What you are asked to do: Copy out every entry precisely.

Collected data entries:
_ _ _

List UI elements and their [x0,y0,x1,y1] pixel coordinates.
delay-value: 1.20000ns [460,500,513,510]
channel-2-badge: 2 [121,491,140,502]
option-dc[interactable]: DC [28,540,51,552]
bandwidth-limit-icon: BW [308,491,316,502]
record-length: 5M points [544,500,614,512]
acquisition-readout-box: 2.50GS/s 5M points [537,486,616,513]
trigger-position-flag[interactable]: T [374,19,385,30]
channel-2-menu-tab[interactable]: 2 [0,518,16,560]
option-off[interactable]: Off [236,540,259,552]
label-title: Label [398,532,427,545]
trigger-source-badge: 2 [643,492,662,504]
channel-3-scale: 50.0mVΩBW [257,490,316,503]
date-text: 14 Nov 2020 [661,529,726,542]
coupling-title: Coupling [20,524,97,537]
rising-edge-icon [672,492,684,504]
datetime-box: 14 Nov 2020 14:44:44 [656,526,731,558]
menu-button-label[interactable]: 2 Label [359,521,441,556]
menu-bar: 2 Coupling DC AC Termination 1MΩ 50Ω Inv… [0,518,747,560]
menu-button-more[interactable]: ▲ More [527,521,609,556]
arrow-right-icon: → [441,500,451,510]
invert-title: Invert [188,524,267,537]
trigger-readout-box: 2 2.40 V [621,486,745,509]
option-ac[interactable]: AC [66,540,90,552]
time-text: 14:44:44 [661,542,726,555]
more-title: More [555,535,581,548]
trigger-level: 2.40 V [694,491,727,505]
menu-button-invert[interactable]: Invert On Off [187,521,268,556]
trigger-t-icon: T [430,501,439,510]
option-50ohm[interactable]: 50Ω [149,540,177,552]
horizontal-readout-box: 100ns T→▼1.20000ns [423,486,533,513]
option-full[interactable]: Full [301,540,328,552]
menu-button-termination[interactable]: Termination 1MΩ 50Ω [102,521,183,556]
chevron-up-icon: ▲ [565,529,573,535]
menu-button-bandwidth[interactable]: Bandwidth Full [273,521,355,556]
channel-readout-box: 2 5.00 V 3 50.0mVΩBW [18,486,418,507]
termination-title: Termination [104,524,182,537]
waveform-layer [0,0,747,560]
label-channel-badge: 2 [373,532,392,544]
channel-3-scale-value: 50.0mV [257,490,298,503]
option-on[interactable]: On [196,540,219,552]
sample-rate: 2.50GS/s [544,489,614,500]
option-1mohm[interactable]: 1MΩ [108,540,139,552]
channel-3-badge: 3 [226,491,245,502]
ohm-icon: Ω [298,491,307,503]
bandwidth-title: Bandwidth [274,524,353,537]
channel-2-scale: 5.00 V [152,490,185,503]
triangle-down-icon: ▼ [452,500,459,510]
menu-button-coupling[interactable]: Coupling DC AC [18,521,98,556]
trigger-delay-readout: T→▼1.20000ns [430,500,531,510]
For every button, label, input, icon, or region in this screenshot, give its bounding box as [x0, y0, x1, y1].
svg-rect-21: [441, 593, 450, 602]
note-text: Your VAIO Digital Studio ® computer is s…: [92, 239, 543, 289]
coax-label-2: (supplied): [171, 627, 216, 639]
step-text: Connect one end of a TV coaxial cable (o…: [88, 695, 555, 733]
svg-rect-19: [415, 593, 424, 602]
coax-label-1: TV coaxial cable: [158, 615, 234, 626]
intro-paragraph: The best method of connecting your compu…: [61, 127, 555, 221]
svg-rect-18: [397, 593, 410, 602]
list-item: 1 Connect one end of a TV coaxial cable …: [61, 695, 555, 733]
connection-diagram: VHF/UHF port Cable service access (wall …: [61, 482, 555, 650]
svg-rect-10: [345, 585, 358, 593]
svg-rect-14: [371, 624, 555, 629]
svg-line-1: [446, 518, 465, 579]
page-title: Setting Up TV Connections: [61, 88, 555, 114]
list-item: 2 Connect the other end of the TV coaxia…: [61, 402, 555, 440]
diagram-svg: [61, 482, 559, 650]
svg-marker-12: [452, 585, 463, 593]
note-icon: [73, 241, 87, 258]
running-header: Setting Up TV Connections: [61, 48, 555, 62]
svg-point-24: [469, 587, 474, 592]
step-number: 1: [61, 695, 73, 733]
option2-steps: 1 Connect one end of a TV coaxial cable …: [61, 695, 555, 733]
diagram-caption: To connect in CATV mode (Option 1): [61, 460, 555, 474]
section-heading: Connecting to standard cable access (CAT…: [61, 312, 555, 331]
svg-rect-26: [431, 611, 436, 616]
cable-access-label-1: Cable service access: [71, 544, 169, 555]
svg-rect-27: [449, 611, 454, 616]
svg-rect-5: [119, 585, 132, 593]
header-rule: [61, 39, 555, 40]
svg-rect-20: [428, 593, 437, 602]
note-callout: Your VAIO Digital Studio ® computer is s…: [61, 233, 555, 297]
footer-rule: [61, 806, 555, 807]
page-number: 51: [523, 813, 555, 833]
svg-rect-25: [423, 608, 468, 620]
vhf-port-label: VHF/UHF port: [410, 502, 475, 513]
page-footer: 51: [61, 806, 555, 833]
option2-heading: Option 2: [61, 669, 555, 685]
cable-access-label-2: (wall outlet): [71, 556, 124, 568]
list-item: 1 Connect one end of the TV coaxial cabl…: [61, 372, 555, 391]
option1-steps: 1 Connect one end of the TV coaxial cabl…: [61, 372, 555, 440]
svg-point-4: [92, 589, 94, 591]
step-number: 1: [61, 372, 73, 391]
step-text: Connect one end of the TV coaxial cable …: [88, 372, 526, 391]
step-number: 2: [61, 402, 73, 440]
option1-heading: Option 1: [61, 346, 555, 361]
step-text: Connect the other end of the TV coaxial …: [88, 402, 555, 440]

_ _ _

Answer section:
List UI elements and their [x0,y0,x1,y1] pixel coordinates.
delay-value: 1.20000ns [460,500,513,510]
channel-2-badge: 2 [121,491,140,502]
option-dc[interactable]: DC [28,540,51,552]
bandwidth-limit-icon: BW [308,491,316,502]
record-length: 5M points [544,500,614,512]
acquisition-readout-box: 2.50GS/s 5M points [537,486,616,513]
trigger-position-flag[interactable]: T [374,19,385,30]
channel-2-menu-tab[interactable]: 2 [0,518,16,560]
option-off[interactable]: Off [236,540,259,552]
label-title: Label [398,532,427,545]
trigger-source-badge: 2 [643,492,662,504]
channel-3-scale: 50.0mVΩBW [257,490,316,503]
date-text: 14 Nov 2020 [661,529,726,542]
coupling-title: Coupling [20,524,97,537]
rising-edge-icon [672,492,684,504]
datetime-box: 14 Nov 2020 14:44:44 [656,526,731,558]
menu-button-label[interactable]: 2 Label [359,521,441,556]
menu-bar: 2 Coupling DC AC Termination 1MΩ 50Ω Inv… [0,518,747,560]
menu-button-more[interactable]: ▲ More [527,521,609,556]
arrow-right-icon: → [441,500,451,510]
invert-title: Invert [188,524,267,537]
trigger-readout-box: 2 2.40 V [621,486,745,509]
option-ac[interactable]: AC [66,540,90,552]
time-text: 14:44:44 [661,542,726,555]
more-title: More [555,535,581,548]
trigger-level: 2.40 V [694,491,727,505]
menu-button-invert[interactable]: Invert On Off [187,521,268,556]
trigger-t-icon: T [430,501,439,510]
option-50ohm[interactable]: 50Ω [149,540,177,552]
horizontal-readout-box: 100ns T→▼1.20000ns [423,486,533,513]
option-full[interactable]: Full [301,540,328,552]
menu-button-termination[interactable]: Termination 1MΩ 50Ω [102,521,183,556]
chevron-up-icon: ▲ [565,529,573,535]
menu-button-bandwidth[interactable]: Bandwidth Full [273,521,355,556]
channel-readout-box: 2 5.00 V 3 50.0mVΩBW [18,486,418,507]
termination-title: Termination [104,524,182,537]
waveform-layer [0,0,747,560]
label-channel-badge: 2 [373,532,392,544]
channel-3-scale-value: 50.0mV [257,490,298,503]
option-on[interactable]: On [196,540,219,552]
sample-rate: 2.50GS/s [544,489,614,500]
option-1mohm[interactable]: 1MΩ [108,540,139,552]
channel-3-badge: 3 [226,491,245,502]
ohm-icon: Ω [298,491,307,503]
bandwidth-title: Bandwidth [274,524,353,537]
channel-2-scale: 5.00 V [152,490,185,503]
triangle-down-icon: ▼ [452,500,459,510]
menu-button-coupling[interactable]: Coupling DC AC [18,521,98,556]
trigger-delay-readout: T→▼1.20000ns [430,500,531,510]
For every button, label, input, icon, or region in this screenshot, give its bounding box as [x0, y0, x1, y1].
svg-rect-21: [441, 593, 450, 602]
note-text: Your VAIO Digital Studio ® computer is s…: [92, 239, 543, 289]
coax-label-2: (supplied): [171, 627, 216, 639]
step-text: Connect one end of a TV coaxial cable (o…: [88, 695, 555, 733]
svg-rect-19: [415, 593, 424, 602]
coax-label-1: TV coaxial cable: [158, 615, 234, 626]
intro-paragraph: The best method of connecting your compu…: [61, 127, 555, 221]
svg-rect-18: [397, 593, 410, 602]
list-item: 1 Connect one end of a TV coaxial cable …: [61, 695, 555, 733]
connection-diagram: VHF/UHF port Cable service access (wall …: [61, 482, 555, 650]
svg-rect-10: [345, 585, 358, 593]
svg-rect-14: [371, 624, 555, 629]
svg-line-1: [446, 518, 465, 579]
page-title: Setting Up TV Connections: [61, 88, 555, 114]
list-item: 2 Connect the other end of the TV coaxia…: [61, 402, 555, 440]
diagram-svg: [61, 482, 559, 650]
svg-marker-12: [452, 585, 463, 593]
note-icon: [73, 241, 87, 258]
running-header: Setting Up TV Connections: [61, 48, 555, 62]
svg-point-24: [469, 587, 474, 592]
step-number: 1: [61, 695, 73, 733]
option2-steps: 1 Connect one end of a TV coaxial cable …: [61, 695, 555, 733]
diagram-caption: To connect in CATV mode (Option 1): [61, 460, 555, 474]
section-heading: Connecting to standard cable access (CAT…: [61, 312, 555, 331]
svg-rect-26: [431, 611, 436, 616]
cable-access-label-1: Cable service access: [71, 544, 169, 555]
svg-rect-27: [449, 611, 454, 616]
svg-rect-5: [119, 585, 132, 593]
header-rule: [61, 39, 555, 40]
svg-rect-20: [428, 593, 437, 602]
note-callout: Your VAIO Digital Studio ® computer is s…: [61, 233, 555, 297]
footer-rule: [61, 806, 555, 807]
page-number: 51: [523, 813, 555, 833]
svg-rect-25: [423, 608, 468, 620]
vhf-port-label: VHF/UHF port: [410, 502, 475, 513]
page-footer: 51: [61, 806, 555, 833]
option2-heading: Option 2: [61, 669, 555, 685]
cable-access-label-2: (wall outlet): [71, 556, 124, 568]
list-item: 1 Connect one end of the TV coaxial cabl…: [61, 372, 555, 391]
option1-steps: 1 Connect one end of the TV coaxial cabl…: [61, 372, 555, 440]
svg-point-4: [92, 589, 94, 591]
step-number: 1: [61, 372, 73, 391]
step-text: Connect one end of the TV coaxial cable …: [88, 372, 526, 391]
step-number: 2: [61, 402, 73, 440]
option1-heading: Option 1: [61, 346, 555, 361]
step-text: Connect the other end of the TV coaxial …: [88, 402, 555, 440]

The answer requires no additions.